Victor Kamensky (1):
  ARM: tlb: __flush_tlb_mm need to use int asid var for BE correct
    operation

 arch/arm/include/asm/tlbflush.h | 3 ++-
 1 file changed, 2 insertions(+), 1 deletion(-)

-- 
1.8.1.4

[PATCH] ARM: tlb: __flush_tlb_mm need to use int asid var for BE correct operation

[Victor Kamensky]

__flush_tlb_mm function need to use intermediate 'int' type 'asid'
variable int tlb_op macro call.
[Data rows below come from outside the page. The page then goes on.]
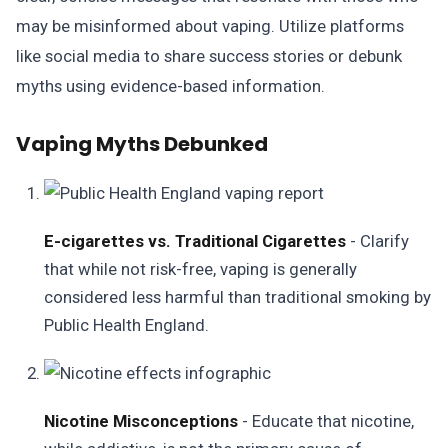
may be misinformed about vaping. Utilize platforms
like social media to share success stories or debunk
myths using evidence-based information.
Vaping Myths Debunked
E-cigarettes vs. Traditional Cigarettes
- Clarify
that while not risk-free, vaping is generally
considered less harmful than traditional smoking by
Public Health England.
Nicotine Misconceptions
- Educate that nicotine,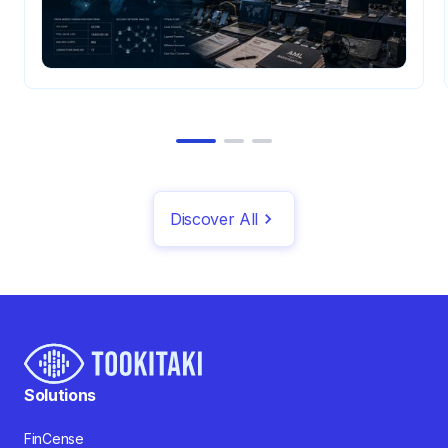
Discover All
Solutions
FinCense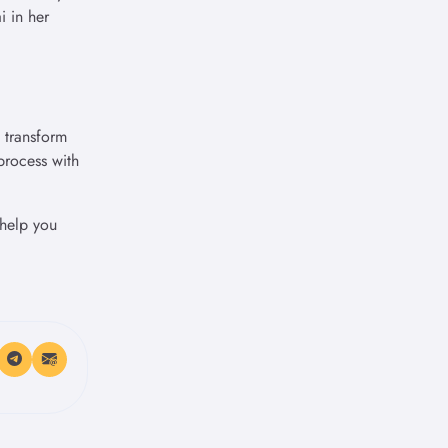
 in her
n transform
process with
 help you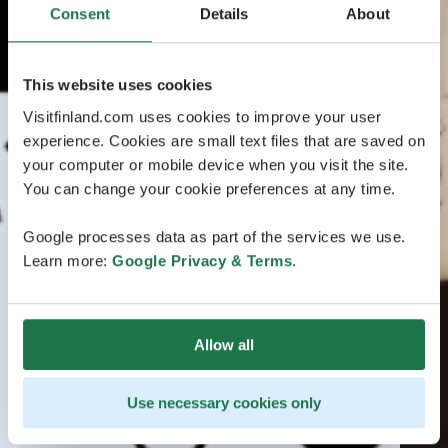
Consent
Details
About
This website uses cookies
Visitfinland.com uses cookies to improve your user
experience. Cookies are small text files that are saved on
your computer or mobile device when you visit the site.
You can change your cookie preferences at any time.
Google processes data as part of the services we use.
Learn more:
Google Privacy & Terms
.
Allow all
Use necessary cookies only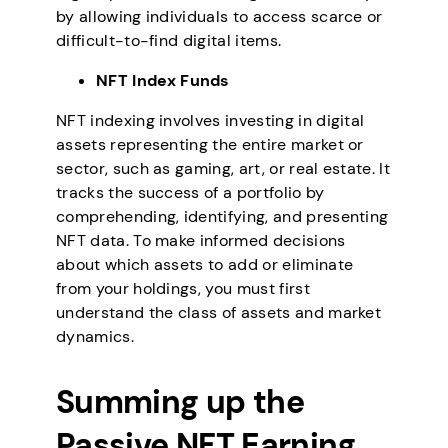
by allowing individuals to access scarce or
difficult-to-find digital items.
NFT Index Funds
NFT indexing involves investing in digital
assets representing the entire market or
sector, such as gaming, art, or real estate. It
tracks the success of a portfolio by
comprehending, identifying, and presenting
NFT data. To make informed decisions
about which assets to add or eliminate
from your holdings, you must first
understand the class of assets and market
dynamics.
Summing up the
Passive NFT Earning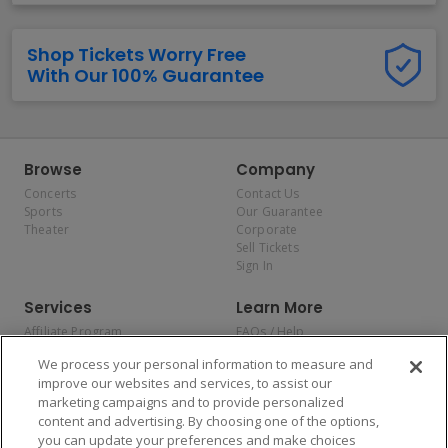
Shop Tickets Worry Free
With Our 100% Guarantee
Browse
Company
Concerts
Contact Us
Sports
Our Guarantee
Theater
Corporate
Sell Tickets
Sign In
Services
Learn More
Affiliate Program
FAQs / Help
Promotions
Terms & Conditions
We process your personal information to measure and
Allianz
Privacy Policy
improve our websites and services, to assist our
Affirm
Consumer Privacy Rights
marketing campaigns and to provide personalized
Do Not Sell or Share My
content and advertising. By choosing one of the options,
Personal Information
you can update your preferences and make choices
Privacy Preferences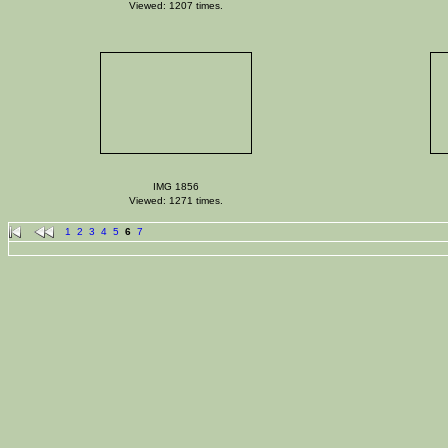
Viewed: 1207 times.
IMG 1856
Viewed: 1271 times.
1
2
3
4
5
6
7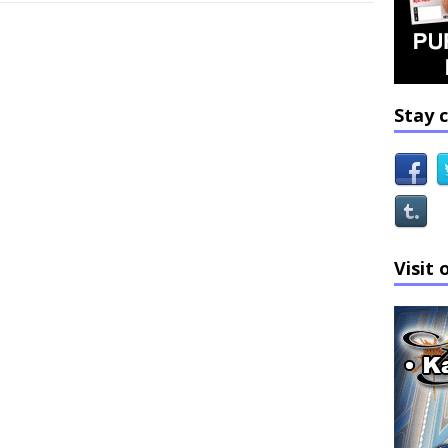
Stay 
Visit 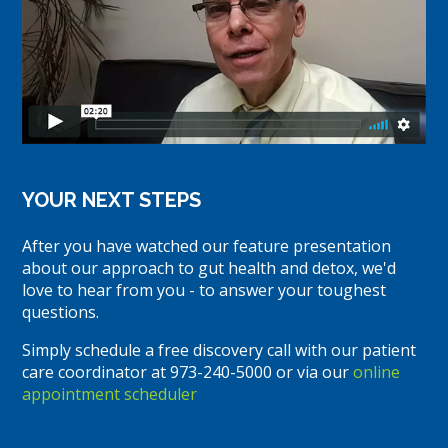
YOUR NEXT STEPS
After you have watched our feature presentation
about our approach to gut health and detox, we'd
love to hear from you - to answer your toughest
questions.
Simply schedule a free discovery call with our patient
care coordinator at 973-240-5000 or via our
online
appointment scheduler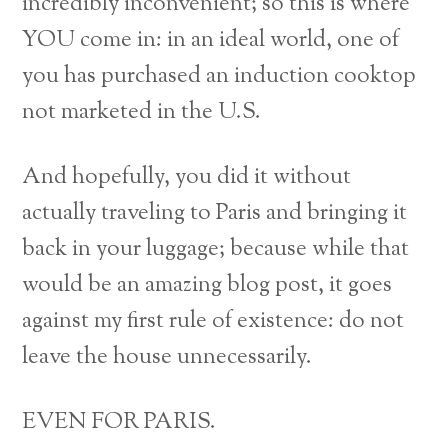
incredibly inconvenient; so this is where
YOU come in: in an ideal world, one of
you has purchased an induction cooktop
not marketed in the U.S.
And hopefully, you did it without
actually traveling to Paris and bringing it
back in your luggage; because while that
would be an amazing blog post, it goes
against my first rule of existence: do not
leave the house unnecessarily.
EVEN FOR PARIS.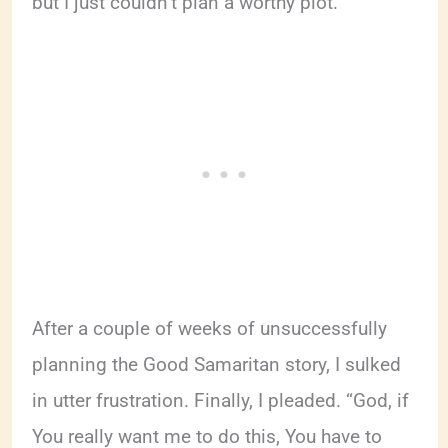
but I just couldn’t plan a worthy plot.
After a couple of weeks of unsuccessfully
planning the Good Samaritan story, I sulked
in utter frustration. Finally, I pleaded. “God, if
You really want me to do this, You have to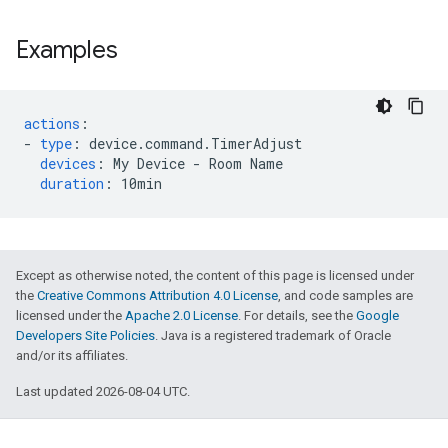
Examples
actions
:
-
type
:
device.command.TimerAdjust
devices
:
My Device - Room Name
duration
:
10min
Except as otherwise noted, the content of this page is licensed under
the
Creative Commons Attribution 4.0 License
, and code samples are
licensed under the
Apache 2.0 License
. For details, see the
Google
Developers Site Policies
. Java is a registered trademark of Oracle
and/or its affiliates.
Last updated 2026-08-04 UTC.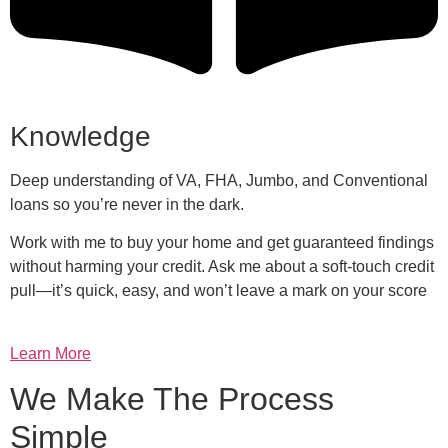
Knowledge
Deep understanding of VA, FHA, Jumbo, and Conventional
loans so you’re never in the dark.
Work with me to buy your home and get guaranteed findings
without harming your credit. Ask me about a soft-touch credit
pull—it’s quick, easy, and won’t leave a mark on your score
Learn More
We Make The Process
Simple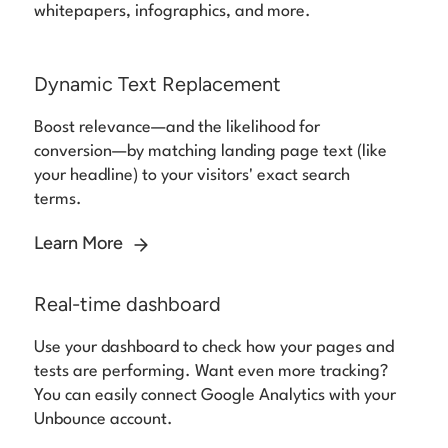
whitepapers, infographics, and more.
Dynamic Text Replacement
Boost relevance—and the likelihood for
conversion—by matching landing page text (like
your headline) to your visitors' exact search
terms.
Learn More
Real-time dashboard
Use your dashboard to check how your pages and
tests are performing. Want even more tracking?
You can easily connect Google Analytics with your
Unbounce account.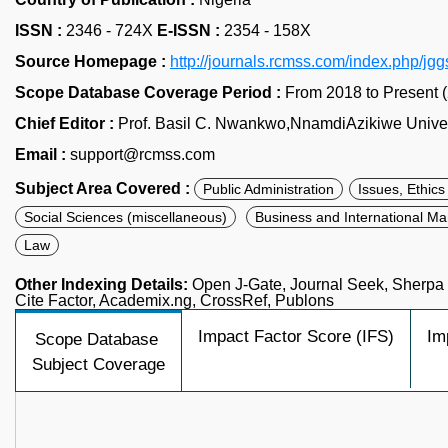
ISSN :
2346 - 724X
E-ISSN :
2354 - 158X
Source Homepage :
http://journals.rcmss.com/index.php/jg
Scope Database Coverage Period :
From 2018 to Present 
Chief Editor :
Prof. Basil C. Nwankwo,NnamdiAzikiwe Univers
Email :
support@rcmss.com
Subject Area Covered :
Public Administration
Issues, Ethic
Social Sciences (miscellaneous)
Business and International 
Law
Other Indexing Details:
Open J-Gate, Journal Seek, Sherp
Cite Factor, Academix.ng, CrossRef, Publons
Impact Factor Score (IFS)
Im
Scope Database
Subject Coverage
Direct use of ASID macro produces
64 bit unsigned long long type passed to inline assembler statement
as 'r' operand (32bit), and resulting behavior is not well specified.
It works in little endian case, but is broken in big endian case. In
big endian case gcc generate such code that 0 is passed to
'mcr	15, 0, r4, cr8, cr3, {2}' operation.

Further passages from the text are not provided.